O laboratório analisa raças domesticadas como Dogues Alemães ou outros cães de caça ou cães de design – uma prática que realmente se consolidou durante a era vitoriana – bem como cães antigos como huskies e “cães de aldeia”.
“Cerca de 80% dos cães que vivem hoje no planeta são conhecidos como cães de aldeia. Estes são animais de vida livre que vivem como comensais humanos. Portanto, eles vivem na sociedade humana, mas não são animais de estimação”, disse Hecht.

Erin Hecht com seus pastores australianos em seu escritório diante de
um modelo cerebral. Foto de arquivo de Jon Chase/Harvard
Staff Photographer
Algumas descobertas iniciais do laboratório incluem a descoberta de diferenças neurológicas em raças de cães, incluindo que os cães pré-modernos em geral têm amígdalas maiores – a parte do cérebro que controla o processamento emocional e a memória. Essas habilidades aprimoradas de monitoramento ambiental seriam úteis para os cães decidirem de quais humanos roubar restos e quais evitar.
Os cães modernos têm um neocórtex maior – a parte do cérebro que controla a função motora, a percepção e o raciocínio. Pode desempenhar um papel no aumento da flexibilidade comportamental dos cães modernos ou na capacidade de adaptação a novos ambientes.
O laboratório de Hecht conecta diferenças de personalidade e habilidades em cães a seis partes diferentes do cérebro: as regiões que controlam o impulso e a recompensa; olfato e paladar; navegação espacial; comunicação e coordenação social; lutar ou fugir; e olfato e visão. Embora as raças que vemos hoje nas nossas casas partilhem semelhanças nestes caminhos, a investigação de Hecht sugere que as características podem ser atribuídas mais à reprodução seletiva do que ao ADN ancestral.

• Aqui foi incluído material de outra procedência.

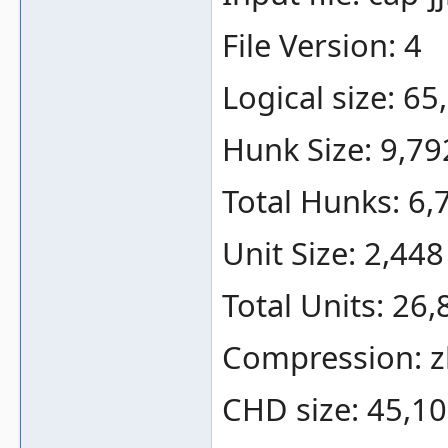
File Version: 4
Logical size: 6
Hunk Size: 9,79
Total Hunks: 6,
Unit Size: 2,448
Total Units: 26,
Compression: zl
CHD size: 45,10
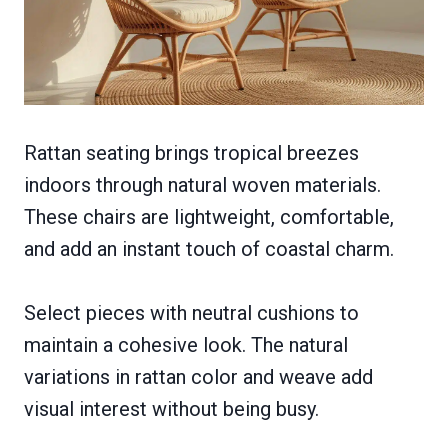
Rattan seating brings tropical breezes
indoors through natural woven materials.
These chairs are lightweight, comfortable,
and add an instant touch of coastal charm.
Select pieces with neutral cushions to
maintain a cohesive look. The natural
variations in rattan color and weave add
visual interest without being busy.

“Tem havido uma seleção específica recente muito forte em raças individuais, em vez de efeitos fundadores em populações fundadoras ancestrais”, disse Hecht. “Assim, podemos observar o comportamento e perguntar se os tipos de comportamento para os quais diferentes linhagens foram selecionadas historicamente… [explicar] a anatomia de cada cão e essas seis redes cerebrais. E parece que existem alguns relacionamentos interessantes aqui.”
Mais do que a própria raça, os caminhos são afetados pelo formato e tamanho da cabeça do cão. Por exemplo, o laboratório de Hecht descobriu que cães maiores têm neocórtices maiores do que os seus homólogos mais pequenos e, portanto, geralmente são mais treináveis e menos ansiosos. Cães criados por causa de seus crânios estreitos podem perceber que isso afeta seu comportamento.
“É lógico que se você manipular o formato de um crânio, estará manipulando o formato do cérebro”, disse Hecht. “Mas isso confirma que cães com esses morfotipos extremos de crânio têm impactos na anatomia cerebral que provavelmente afetam o comportamento.”
Em conjunto com a ressonância magnética, o laboratório de Hecht mede o comportamento dos cães com uma avaliação chamada C-BARQ, Questionário de Avaliação e Pesquisa Comportamental Canina. A pesquisa, preenchida pelo dono do cachorro, avalia comportamentos como agressividade, treinabilidade e rivalidade, entre outros.
“Houve um estudo que coletou dados C-BARQ de 32.000 cães de 82 raças diferentes e, em seguida, realizou agrupamento nas respostas da pesquisa. E os dados se concentraram mais na altura do corpo dos cães do que no parentesco racial. Portanto, o tamanho foi um preditor melhor do que a raça na previsão das pontuações de temperamento nesta avaliação C-BARQ”, disse Hecht.
Ela acrescentou que só porque certos cães têm composições cerebrais que sugerem uma certa disposição, isso não os prende a esses comportamentos. Isso vale especialmente para habilidades de trabalho.
“Quase sempre é necessário treinamento. Ainda não ouvi falar de nenhuma raça específica de cão de trabalho, onde ele nasce sabendo como fazer seu trabalho”, disse Hecht.
Mas quer você tenha um pit bull que age como um chihuahua ou um Yorkie que gosta de correr com cachorros grandes, uma olhada dentro de seu cérebro pode ajudar a explicar por que eles são do jeito que são.